Ron Paul's 2012 campaign is beginning to gather some serious steam. He has polled first in some Iowa polls and third in national polls.
The Washington Post even declared that Paul is becoming [a] serious contender in [the] Republican presidential race.
As he rises in polls, attacks against him have also intensified.
The oldest attack against Paul is ironically that no one is attacking him because no one takes his candidacy seriously.
An article from Mother Jones said the fact that none of his presidential opponents have raised the issue of his racist newsletters means they simply don't take him seriously.
Mainstream media, however, has rehashed the issue. (For a comprehensive article on the issue, click here).
In an article titled Ron Paul's racist link, the Los Angeles Times demanded that Paul answer for these writings.
Paul has also been labeled a conspiracy theorist. The Weekly Standard accused him of running a lucrative and decades-long promotion of bigotry and conspiracy theories through his newsletters and that he continues to espouse extremist views.
Another criticism is that Ron Paul's foreign policy is unthinkable.
When you hear Ron Paul say that the United States screwed up everything and it's our fault that the Muslim jihadist are attacking us and that we should be friendly to Iran, [and] they don't really have a nuclear weapon. When you hear a guy like that, what goes through your mind? Bill O'Reilly, obviously not a fan of Paul, recently asked GOP contender Mitt Romney on the O'Reilly Factor.

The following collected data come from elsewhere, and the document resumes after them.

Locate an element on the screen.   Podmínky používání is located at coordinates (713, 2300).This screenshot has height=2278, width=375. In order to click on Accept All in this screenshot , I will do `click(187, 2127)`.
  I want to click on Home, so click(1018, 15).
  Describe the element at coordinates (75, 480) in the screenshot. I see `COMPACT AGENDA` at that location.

In perhaps the strangest attack on Paul and his supporters to date, Politico claimed Paul's rise in Iowa poses an existential threat to the state's cherished kick-off status, say these Republicans, because he has little chance to win the GOP nomination and would offer the best evidence yet that the caucuses reward candidates who are unrepresentative of the broader party.
Moreover, Politico quoted Iowa Republicans who complained that Paul is perverting the process of the Iowa caucus by rallying self-identified independents and Democrats to support him.
Come 2012, Republicans quoted by Politico said Paul's non-Republican supporters in the Iowa caucus will all go back and vote for Obama.